Tu es devenue l’Éden spirituel, plus sacré et plus divin que l’ancien. Dans le premier habitait l’Adam « terrestre », en toi c’est le Seigneur « venu du ciel. » (1Co 15,47)
L’arche t’a préfigurée, elle qui sauva le germe de la seconde création : car tu enfantas le Christ, le salut du monde, qui a submergé le péché et apaisé ses flots.
D’avance c’est toi que le buisson a dépeinte, que les tables écrites par Dieu ont dessinée, que l’arche de la loi a racontée ; c’est toi que l’urne d’or, le candélabre, la table, « le rameau d’Aaron qui avait fleuri » (He 9,4 ; Nb 17,23) ont manifestement préfigurée. De toi en effet est né celui qui est la flamme de la divinité, « la définition et l’expression du Père », la manne délicieuse et céleste, le nom innommé « qui est au-dessus de tout nom », la lumière éternelle et inaccessible (1 Tm 6,16), « le pain de vie » venu du ciel, le fruit récolté sans travail : de toi il est sorti corporellement.
N’est-ce point toi que désignait d’avance la fournaise au feu mêlé de rosée et de flamme (Da 3,49 ; Da 3,50), image du feu divin qui vint habiter en toi ?
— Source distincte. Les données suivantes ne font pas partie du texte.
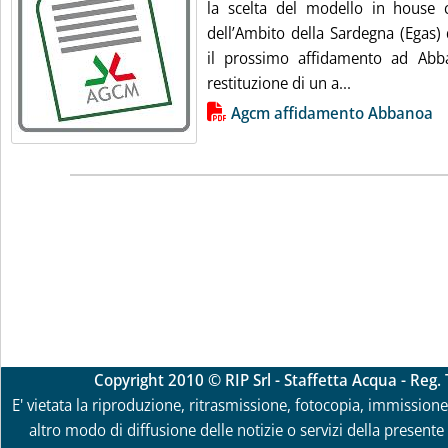
la scelta del modello in house 
dell’Ambito della Sardegna (Egas)
il prossimo affidamento ad Abba
Leggi tutta l
restituzione di un a...
Lista allegati PDF alla notizia
Agcm affidamento Abbanoa
Copyright 2010 © RIP Srl - Staffetta Acqua - Reg
E' vietata la riproduzione, ritrasmissione, fotocopia, immissione 
altro modo di diffusione delle notizie o servizi della presente 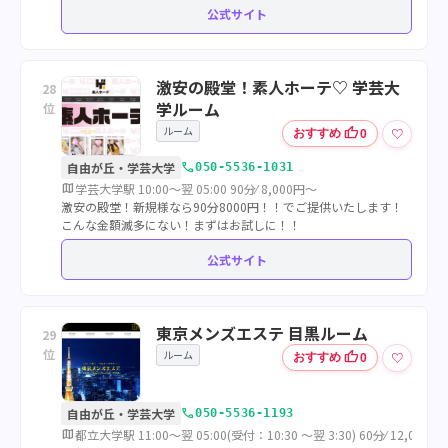
公式サイト
激安の殿堂！素人ホーテ♡ 学芸大
28
学ルーム
位
ルーム
thumb_up
♡
おすすめ
0
call
自由が丘・学芸大学
050-5536-1031
map
学芸大学駅 10:00～翌 05:00 90分⁄ 8,000円～
激安の殿堂！新規様なら90分8000円！！でご提供いたします！
こんな金額滅多にない！まずはお試しに！！
公式サイト
東京メンズエステ 目黒ルーム
29
位
ルーム
thumb_up
♡
おすすめ
0
call
自由が丘・学芸大学
050-5536-1193
map
都立大学駅 11:00～翌 05:00(受付：10:30 ～翌 3:30) 60分⁄ 12,000円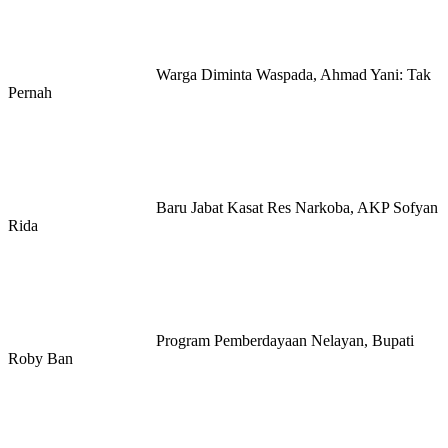
Warga Diminta Waspada, Ahmad Yani: Tak
Pernah
Baru Jabat Kasat Res Narkoba, AKP Sofyan
Rida
Program Pemberdayaan Nelayan, Bupati
Roby Ban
La tente d’Abraham est de toi un présage très manifeste : car à Dieu le Verbe, venu habiter en ton sein comme sous la tente, la nature humaine a offert le pain cuit sous la cendre (Gn 18,6), c’est-à-dire les prémices d’elle-même à partir de ton sang très pur, cuites et transformées en pain par le feu divin, subsistantes dans sa personne, et servant vraiment de nourriture à un corps vivifié par une âme raisonnable et intelligente.
J’allais omettre l’échelle de Jacob. Quoi donc ? N’est-il pas clair pour chacun qu’elle a tracé d’avance et montré ton image ? Comme Jacob vit le ciel réuni à la terre par les extrémités de l’échelle, et par elle les anges descendre et monter, et Celui qui est réellement le fort et l’invincible engager avec lui une lutte symbolique (Gn 28,12 ; Gn 32,25) ; ainsi toi-même, tu es devenue la médiatrice et l’échelle par laquelle Dieu est descendu vers nous et a pris sur lui la faiblesse de notre substance, l’embrassant et se l’unissant étroitement ; et il a fait de l’homme un esprit qui voit Dieu (Gn 32,31) ; par-là tu as rapproché ce qui était désuni. Et ainsi les anges descendaient vers lui, pour le servir comme leur Dieu et leur maître, cl les hommes de leur côté, embrassant une vie angélique, sont élevés au ciel.
Quelle place donnerai-je aux oracles des prophètes ? N’est-ce point, à toi qu’il faut les rapporter, si nous voulons montrer qu’ils sont vrais ? Quelle est donc cette toison évoquée par David, sur laquelle le fils du roi et du Dieu universel, sans principe lui-même et souverain comme son Père, est descendu comme une pluie (Ps 72,1 ; Ps 72,6) ? N’est-ce point toi, de toute évidence ?
Qui est la vierge, dont Isaïe, dans une vue prophétique, annonça qu’elle concevrait et enfanterait un fils qui serait « Dieu avec nous », ce qui veut dire que, devenu homme, il demeurerait Dieu (Is 7,14) ?
Quelle est cette montagne de Daniel, dont la pierre d’angle, le Christ, fut détachée, sans intervention d’un instrument humain (Da 2,34 ; Da 2,44 ; Is 28,16 ; Ps 118,22) ? N’est-ce point toi, qui conçus virginalement et restas toujours vierge ?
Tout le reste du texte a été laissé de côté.